Eduard Hoffmann Jürgen Nendza

/ 7 Minuten zu lesen

In der Nachkriegszeit beginnen die ersten Mädchen wieder mit dem Fußballspiel. Viele der jungen Frauen, die in den späten 50er Jahren den Damenfußball in Deutschland prägen, beginnen als Straßenfußballerinnen.

Straßenfußballerin mit Freunden in den 50er Jahren (© Privatarchiv Nendza/Hoffmann)

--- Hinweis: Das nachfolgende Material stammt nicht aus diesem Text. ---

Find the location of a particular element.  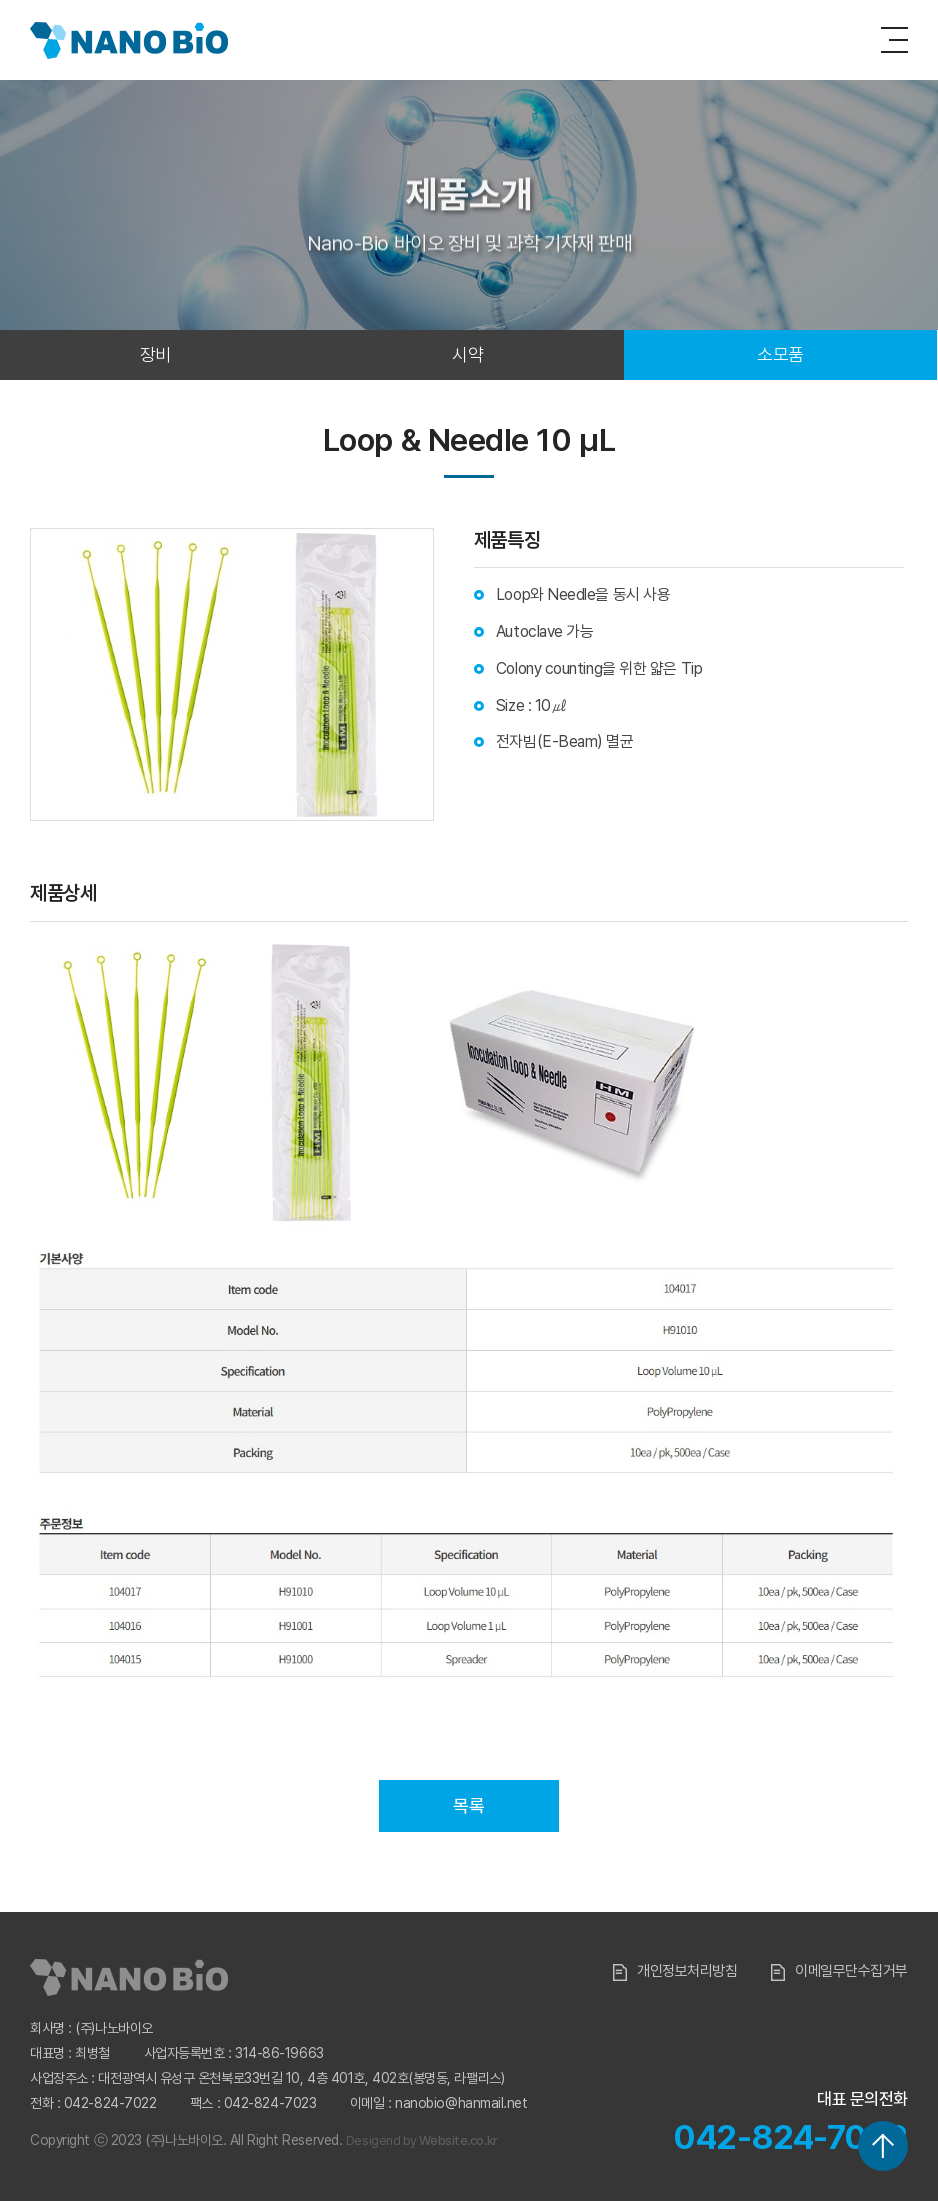

개인정보처리방침 is located at coordinates (675, 1971). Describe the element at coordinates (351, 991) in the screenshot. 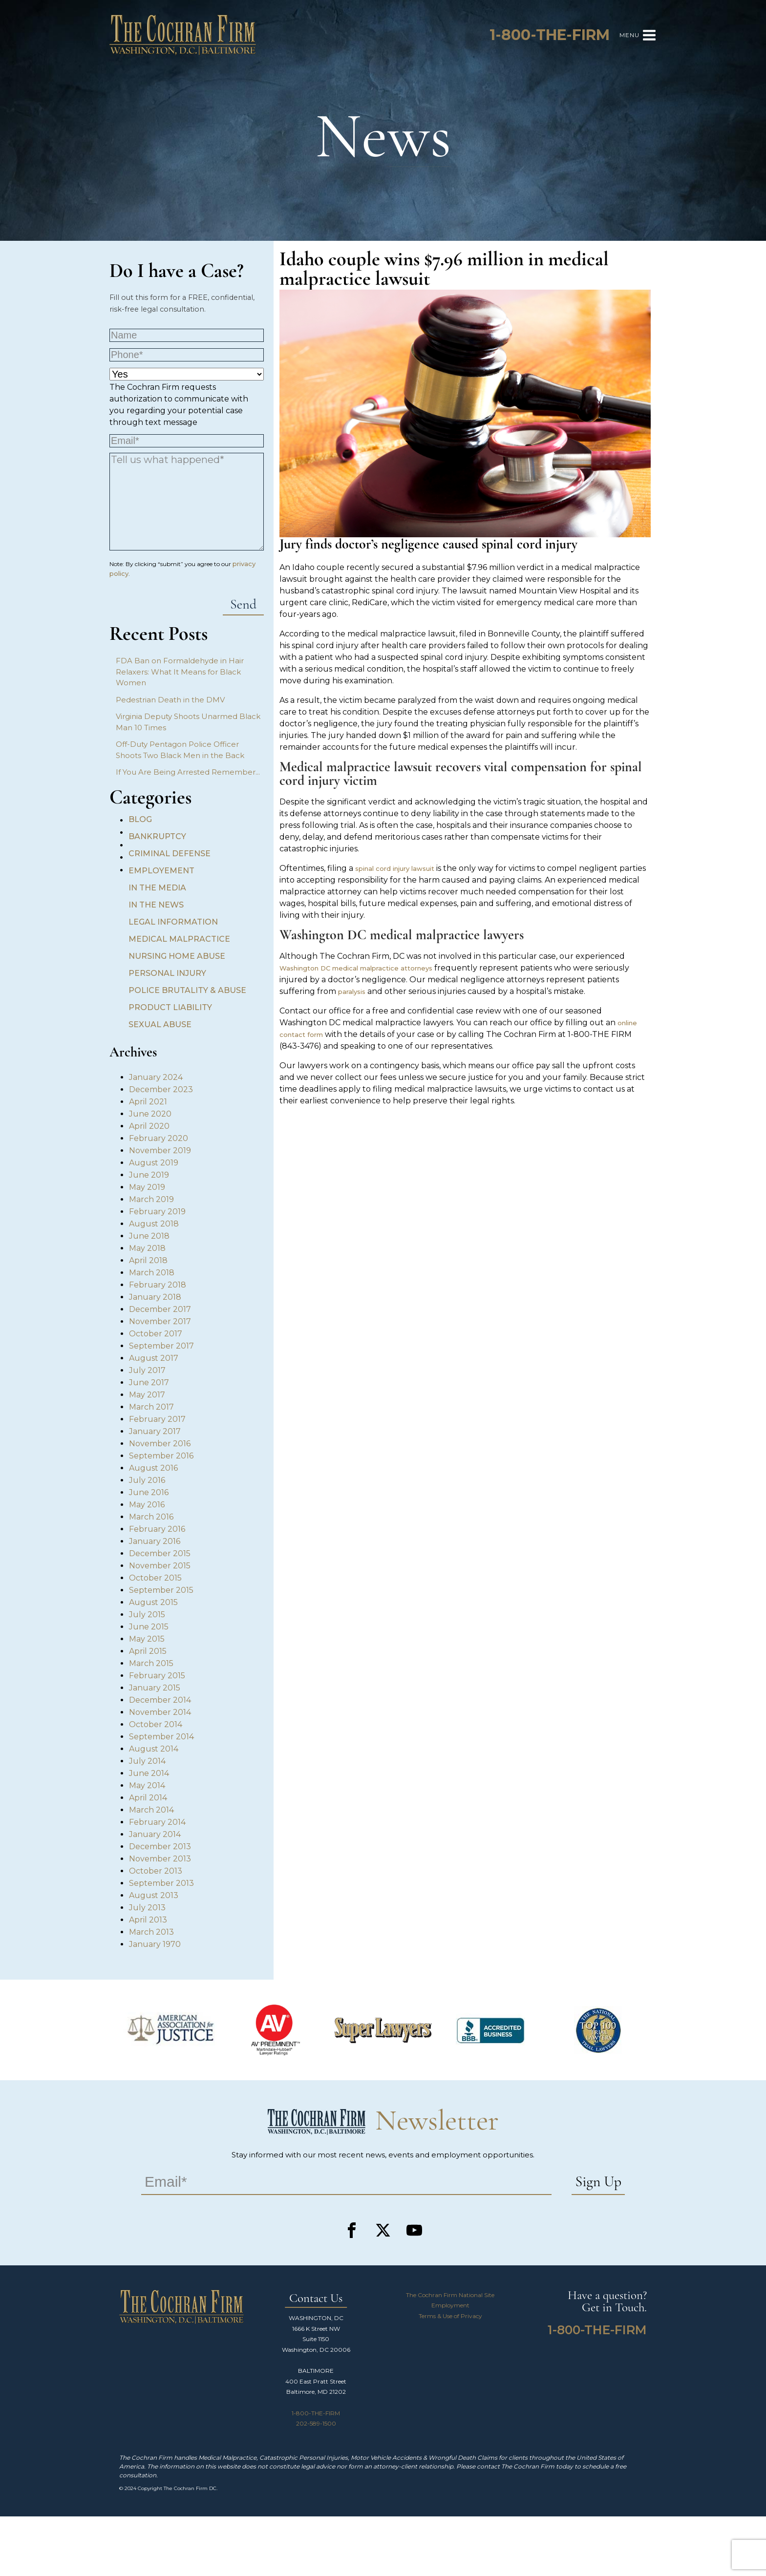

I see `paralysis` at that location.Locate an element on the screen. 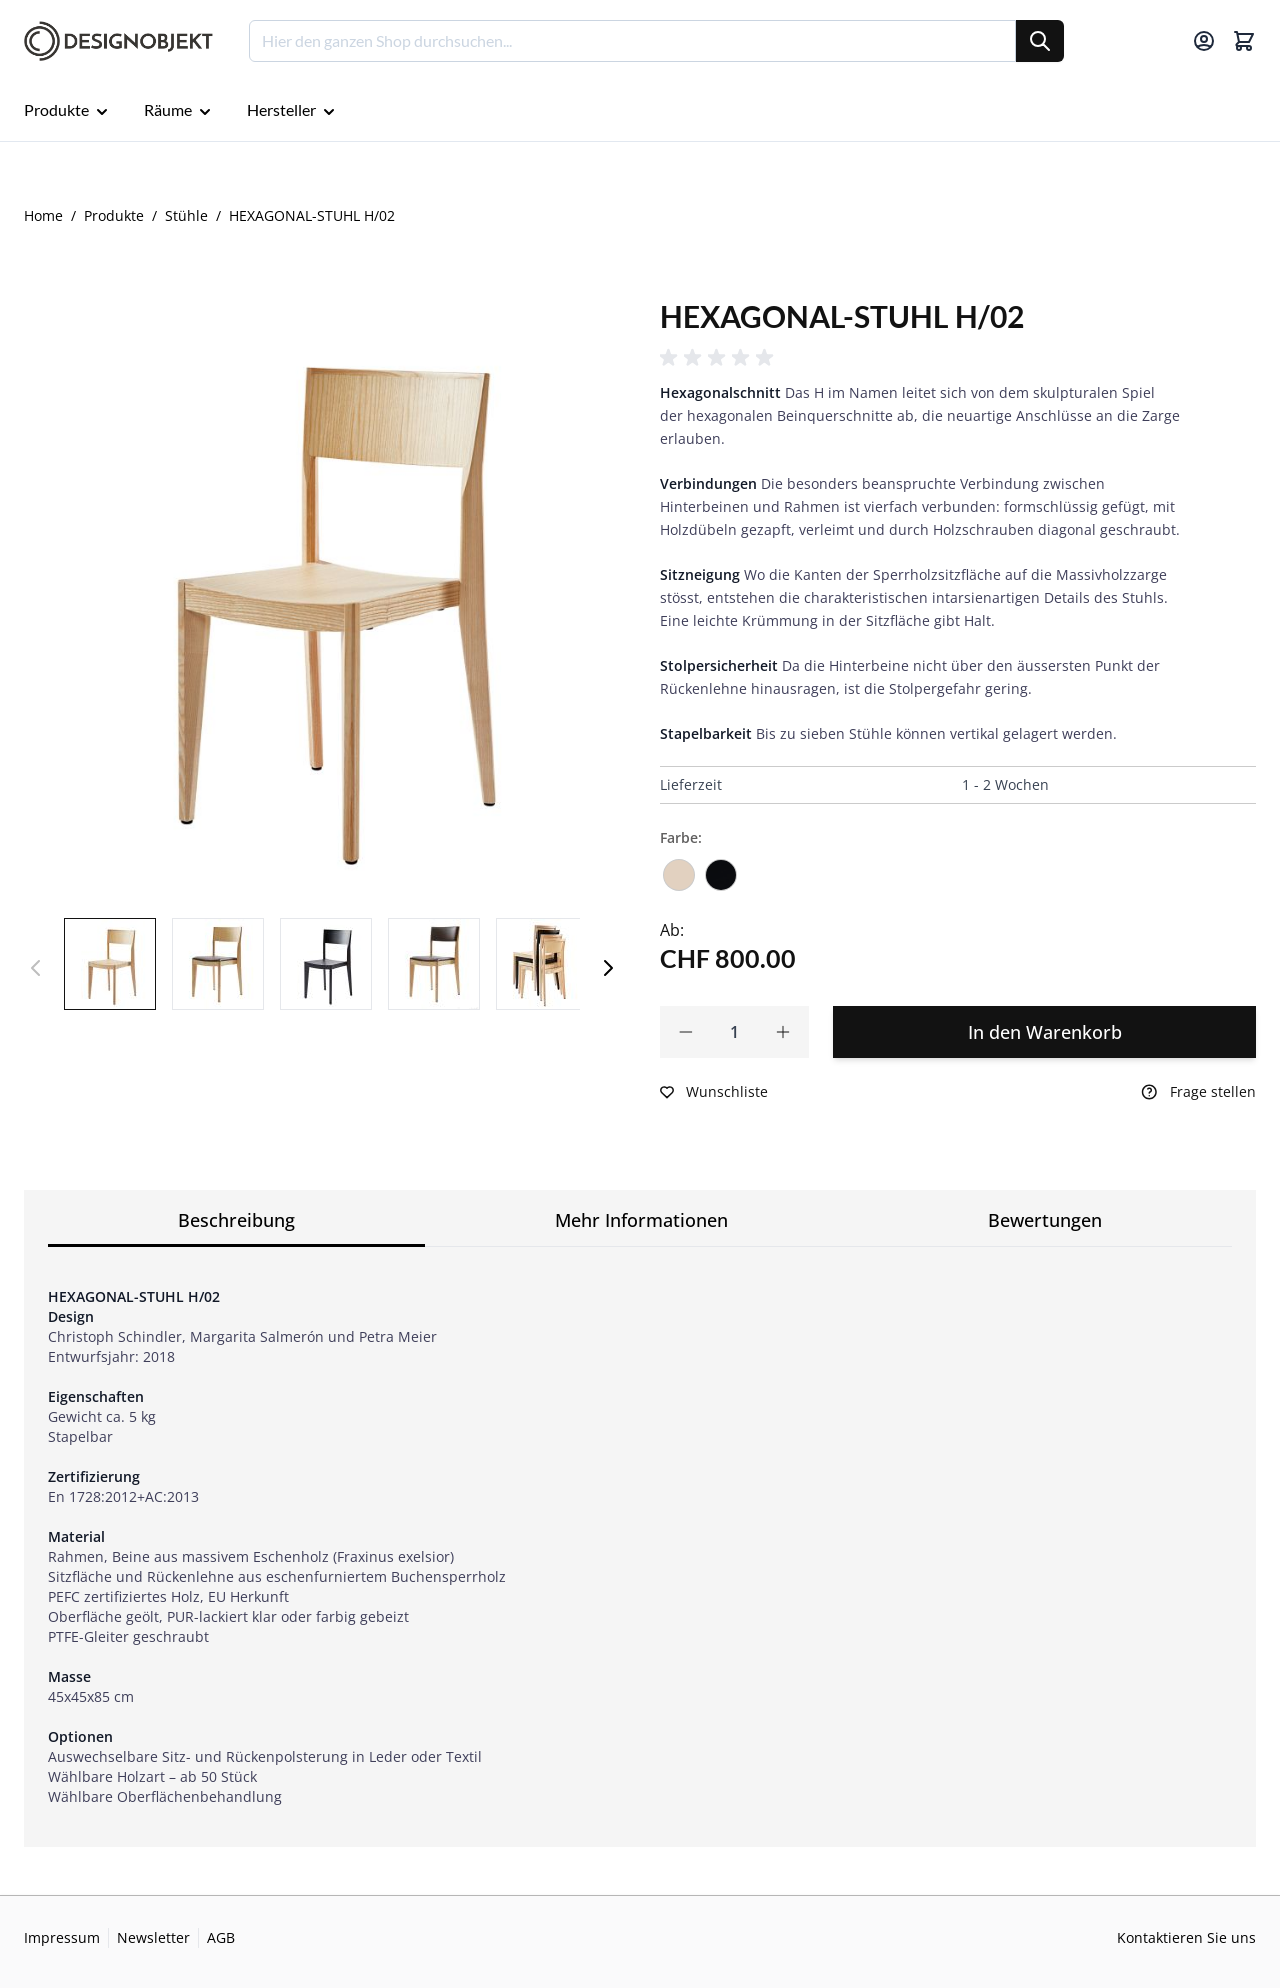  [Zur Wunschliste hinzufügen] is located at coordinates (714, 1092).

Nach dem zweiten Weltkrieg melden sich die alten DFB-Funktionäre zurück und beschließen im Sommer 1949 in Stuttgart die Neugründung des Deutschen Fußball-Bundes. Anders als in der Weimarer Republik, in der die Arbeit der zahlreichen Fußball- und Sportverbände immer auch politischen oder weltanschaulichen Zielen diente, verpflichten sich nun alle Sportverbände in West-Deutschland dem Prinzip der Einheitsorganisation, die ohne Bindung an weltanschauliche Konzepte arbeitet. Der DFB, der zu Zeiten der Weimarer Republik noch in Konkurrenz zu den Fußballern des sozialistischen Arbeiter-Turn- und Sportbundes stand (die z.B. eigene deutsche Fußballmeisterschaften durchführten), wird konkurrenzloser Fußball-Dachverband.

Mit der Gründung der Bundesrepublik Deutschland wird auch die grundgesetzliche Gleichberechtigung von Mann und Frau festgeschrieben. Doch zwischen Theorie und Praxis verläuft im konservativen Nachkriegsdeutschland ein tiefer Graben. Das patriarchalische Denken in geschlechtsspezifischen Bahnen dominiert immer noch Sport und Gesellschaft. Fußballsport gilt nach wie vor als "unweiblich" und "nichtfraugemäß".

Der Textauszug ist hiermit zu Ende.